Last updated: 12/15/2016
We believe in reasonable disclosure, which involves providing developers notification of vulnerabilities we will disclose ahead of the disclosure, but doesn’t involve waiting potentially forever for a developer to fix the vulnerability.
Many of the vulnerabilities we disclose are likely already being exploited, so not disclosing them means that people using the plugin are left completely vulnerable, whereas with disclosure they have a chance to do something. Therefore we will quickly disclose those. For those vulnerabilities we include the data on them in the free data that comes with our service’s companion plugin, so even those not using the service yet can be notified of the issue. Other providers also have the ability to include the vulnerabilities in their data, since we disclose them publicly at the same time.

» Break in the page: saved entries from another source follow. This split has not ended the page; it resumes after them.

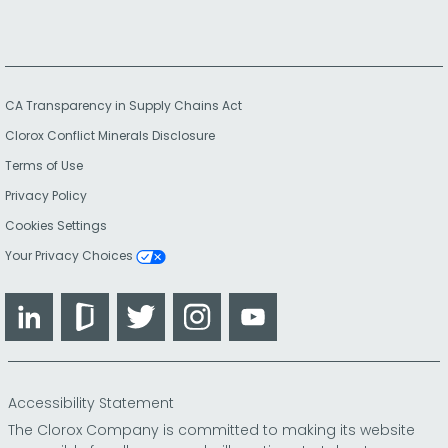
CA Transparency in Supply Chains Act
Clorox Conflict Minerals Disclosure
Terms of Use
Privacy Policy
Cookies Settings
Your Privacy Choices
LinkedIn
Glassdoor
Twitter
Instagram
YouTube
Accessibility Statement
The Clorox Company is committed to making its website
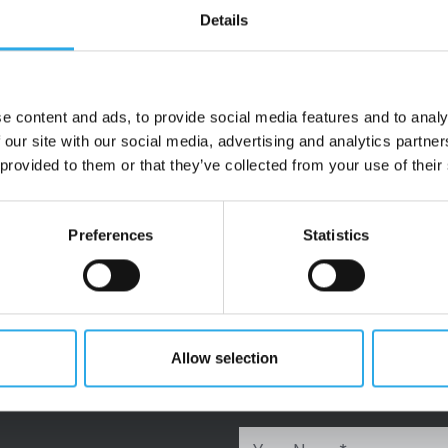
Details
e content and ads, to provide social media features and to analy
 our site with our social media, advertising and analytics partn
 provided to them or that they’ve collected from your use of their
Preferences
Statistics
Allow selection
Title
Ms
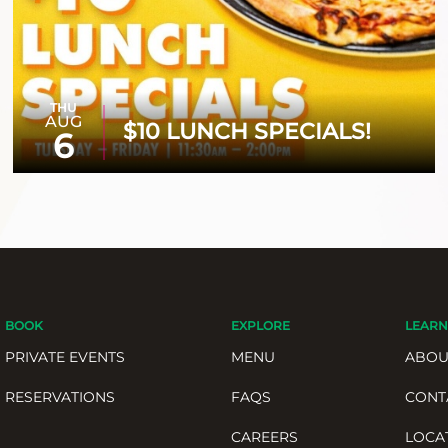
THU
AUG
$10 LUNCH SPECIALS!
6
BOOK
EXPLORE
LEARN
PRIVATE EVENTS
MENU
ABOU
RESERVATIONS
FAQS
CONT
CAREERS
LOCA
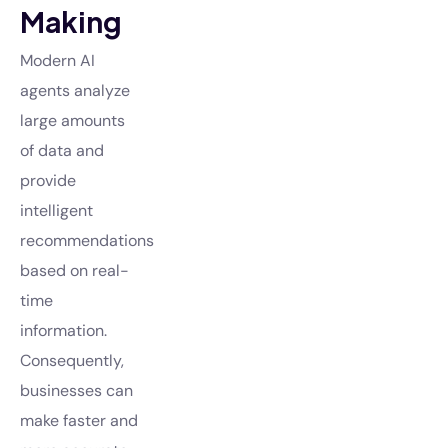
Making
Modern AI
agents analyze
large amounts
of data and
provide
intelligent
recommendations
based on real-
time
information.
Consequently,
businesses can
make faster and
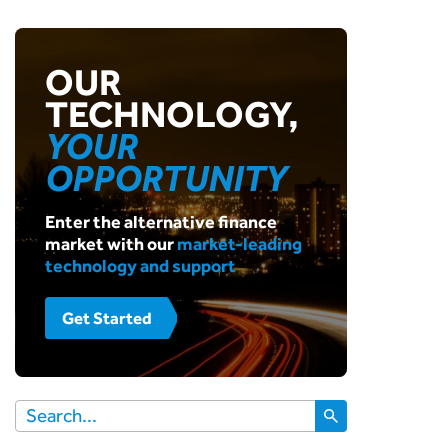
OUR
TECHNOLOGY,
YOUR
OPPORTUNITY
Enter the alternative finance
market with our
market-leading
technology and support
Get Started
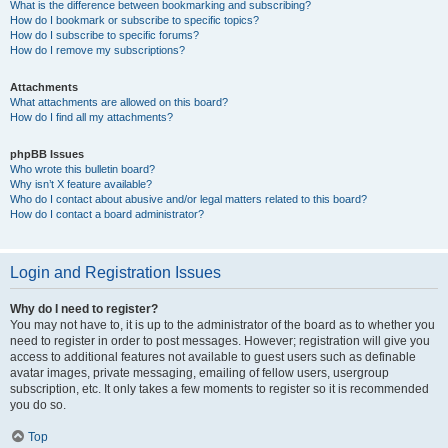
What is the difference between bookmarking and subscribing?
How do I bookmark or subscribe to specific topics?
How do I subscribe to specific forums?
How do I remove my subscriptions?
Attachments
What attachments are allowed on this board?
How do I find all my attachments?
phpBB Issues
Who wrote this bulletin board?
Why isn’t X feature available?
Who do I contact about abusive and/or legal matters related to this board?
How do I contact a board administrator?
Login and Registration Issues
Why do I need to register?
You may not have to, it is up to the administrator of the board as to whether you
need to register in order to post messages. However; registration will give you
access to additional features not available to guest users such as definable
avatar images, private messaging, emailing of fellow users, usergroup
subscription, etc. It only takes a few moments to register so it is recommended
you do so.
Top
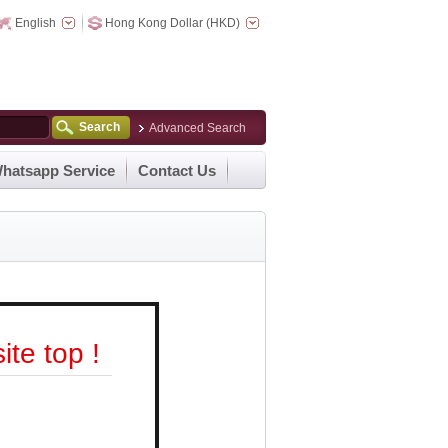
English
Hong Kong Dollar (HKD)
Search
Advanced Search
hatsapp Service
Contact Us
te top !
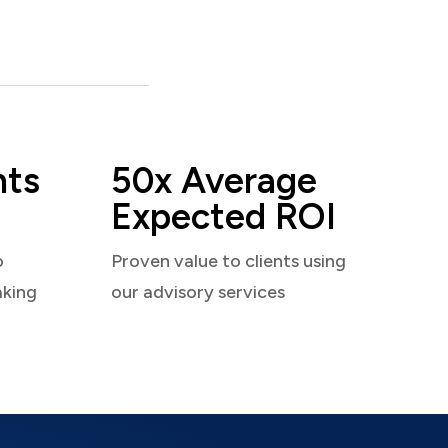
nts
50x Average
Expected ROI
o
Proven value to clients using
aking
our advisory services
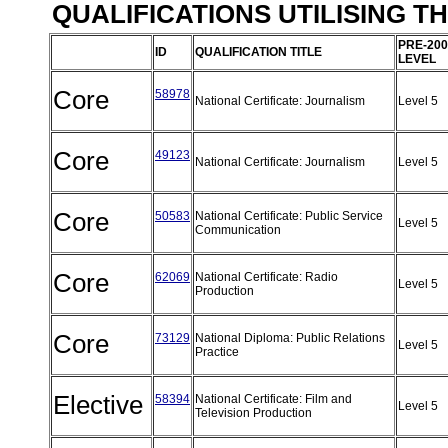
QUALIFICATIONS UTILISING T
PRE-200
ID
QUALIFICATION TITLE
LEVEL
Core
58978
National Certificate: Journalism
Level 5
Core
49123
National Certificate: Journalism
Level 5
Core
50583
National Certificate: Public Service
Level 5
Communication
Core
62069
National Certificate: Radio
Level 5
Production
Core
73129
National Diploma: Public Relations
Level 5
Practice
Elective
58394
National Certificate: Film and
Level 5
Television Production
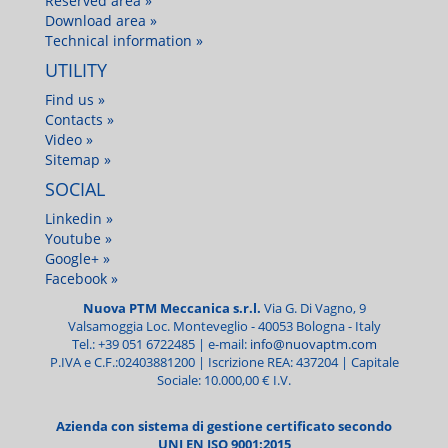
Reserved area »
Download area »
Technical information »
UTILITY
Find us »
Contacts »
Video »
Sitemap »
SOCIAL
Linkedin »
Youtube »
Google+ »
Facebook »
Nuova PTM Meccanica s.r.l.
Via G. Di Vagno, 9
Valsamoggia Loc. Monteveglio -
40053
Bologna - Italy
Tel.:
+39 051 6722485
| e-mail:
info@nuovaptm.com
P.IVA e C.F.:02403881200 | Iscrizione REA: 437204 | Capitale
Sociale: 10.000,00 € I.V.
Azienda con sistema di gestione certificato secondo
UNI EN ISO 9001:2015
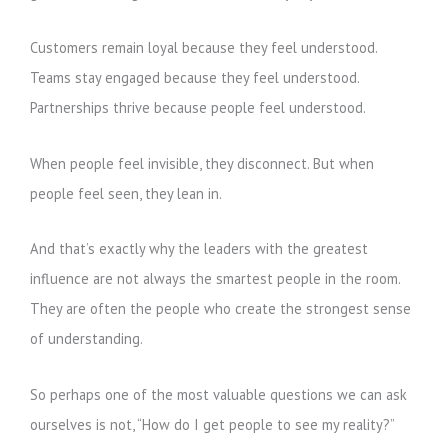
Customers remain loyal because they feel understood.
Teams stay engaged because they feel understood.
Partnerships thrive because people feel understood.
When people feel invisible, they disconnect. But when
people feel seen, they lean in.
And that’s exactly why the leaders with the greatest
influence are not always the smartest people in the room.
They are often the people who create the strongest sense
of understanding.
So perhaps one of the most valuable questions we can ask
ourselves is not, “How do I get people to see my reality?”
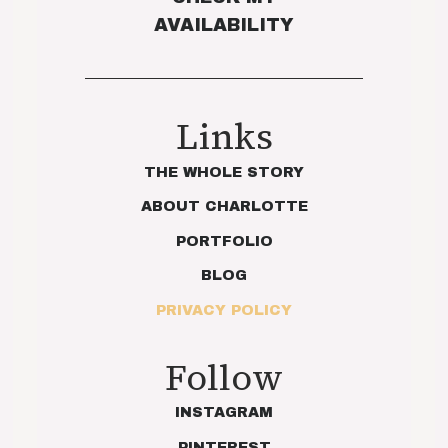
AVAILABILITY
Links
THE WHOLE STORY
ABOUT CHARLOTTE
PORTFOLIO
BLOG
PRIVACY POLICY
Follow
INSTAGRAM
PINTEREST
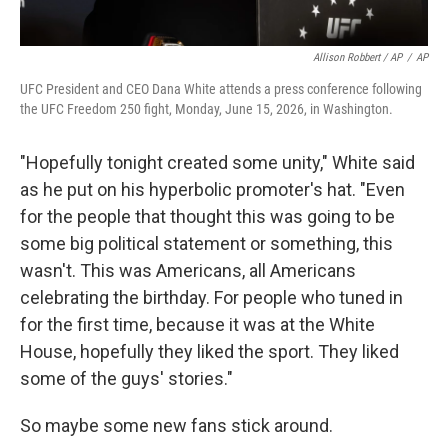
Allison Robbert / AP
/
AP
UFC President and CEO Dana White attends a press conference following
the UFC Freedom 250 fight, Monday, June 15, 2026, in Washington.
"Hopefully tonight created some unity," White said
as he put on his hyperbolic promoter's hat. "Even
for the people that thought this was going to be
some big political statement or something, this
wasn't. This was Americans, all Americans
celebrating the birthday. For people who tuned in
for the first time, because it was at the White
House, hopefully they liked the sport. They liked
some of the guys' stories."
So maybe some new fans stick around.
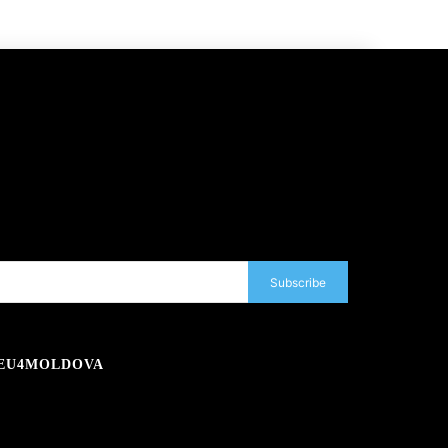
Subscribe
EU4MOLDOVA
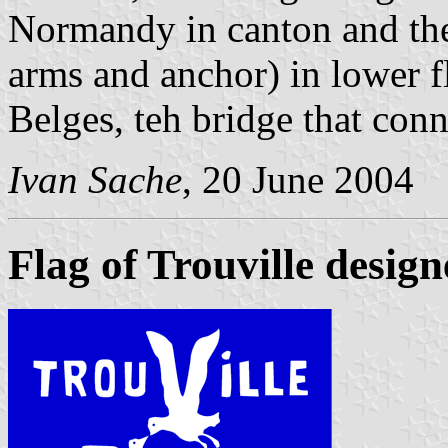
Normandy in canton and th
arms and anchor) in lower f
Belges, teh bridge that conn
Ivan Sache
, 20 June 2004
Flag of Trouville desi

For some other vulnerabilities we disclose, the vulnerabilities are rather obvious when looking at a report of another vulnerability in a plugin. If we have spotted those you can be sure that others could as well, so keeping quiet about them doesn’t do much to limit the possible of their exploitation and we will usually quickly disclose those.
As the funding for our discovering all of these vulnerabilities comes from our customers paying to be notified of vulnerabilities in the plugin they use, keeping quiet about them for a significant amount of time is also shortchanging our customers.
For vulnerabilities that are not being exploited or are not obvious due to previous vulnerability we will disclose them 30 days after notifying the developer if the developer responds to our notification or 7 days if they don’t respond, or after they have been fixed, whichever comes first. For vulnerabilities where the developer is no longer around (which is fairly often with WordPress plugins), we will disclose them immediately.
For all vulnerabilities that have not been fixed when disclosed, we notify the Plugin Directory at the same time.